About the job
About Us:
At onhires, we are dedicated to developing a powerful and scalable trading platform tailored for high-traffic, latency-sensitive applications. Our infrastructure utilizes cutting-edge technologies to facilitate real-time trading while ensuring unmatched reliability and performance. Join us to contribute to the evolution of our platform and engineering culture.
Job Summary:
We are seeking a Lead DevOps & Platform Engineer to spearhead the design, implementation, and management of our AWS-centric infrastructure. In this crucial role, you will enhance the productivity of our product engineering team while ensuring platform scalability, reliability, and security. This position blends elements of DevOps, Platform Engineering, and Site Reliability Engineering (SRE). You will advocate for best practices, influence our engineering culture, and guarantee that our platform remains robust, efficient, and future-ready.
Key Responsibilities:
Platform Engineering
Infrastructure Design: Design and implement scalable infrastructure to support the deployment and management of our trading platform.

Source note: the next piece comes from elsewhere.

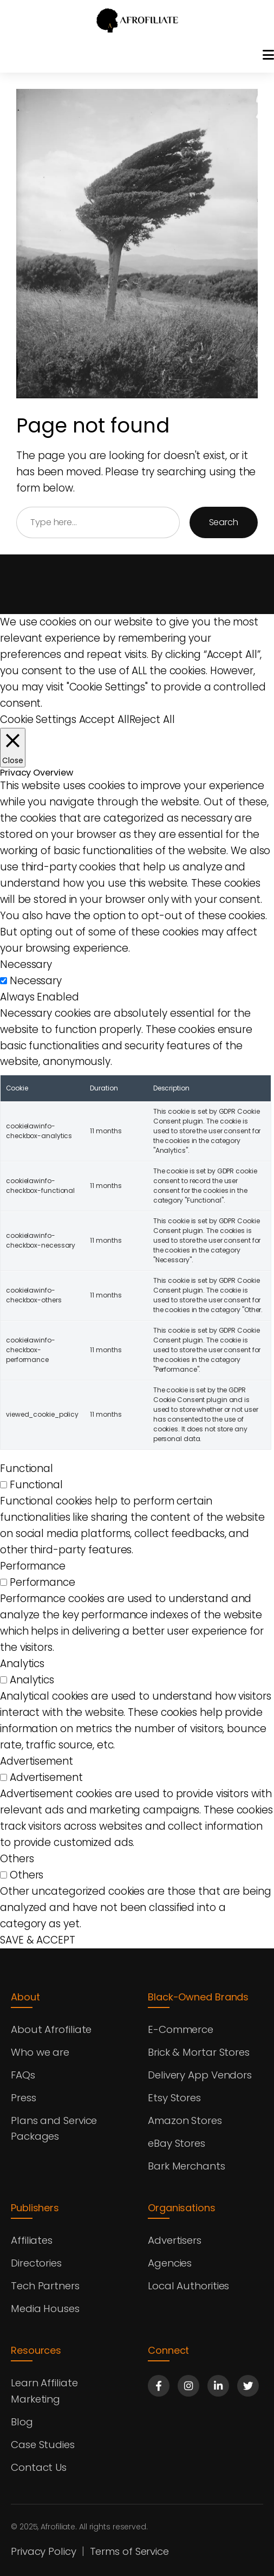 The image size is (274, 2576). I want to click on [Toggle menu], so click(268, 55).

Developer Tooling: Create and maintain internal tools that enhance developer workflows, including sophisticated CI/CD pipelines.

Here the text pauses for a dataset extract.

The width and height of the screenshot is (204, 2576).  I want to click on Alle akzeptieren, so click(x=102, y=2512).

Infrastructure as Code (IaC): Advocate for and implement IaC practices using Terraform, CloudFormation, or Pulumi.
Core Services Management: Oversee and optimize platform-critical services, including:
NATS Cluster
RabbitMQ
AWS RDS PostgreSQL
Redis Cluster
DevOps
Automation and CI/CD: Streamline and optimize deployment processes to ensure smooth continuous integration and delivery.
Container Orchestration: Oversee and scale containerized workloads utilizing Kubernetes and Docker.
Cloud Optimization: Assess and enhance cloud resource utilization for optimal performance and cost-effectiveness.
Site Reliability Engineering (SRE)
Reliability Metrics: Develop and uphold Service Level Objectives (SLOs) and Service Level Indicators (SLIs).
Monitoring & Observability: Implement monitoring tools and dashboards (e.g., Prometheus, Datadog, Grafana) for enhanced visibility into system performance.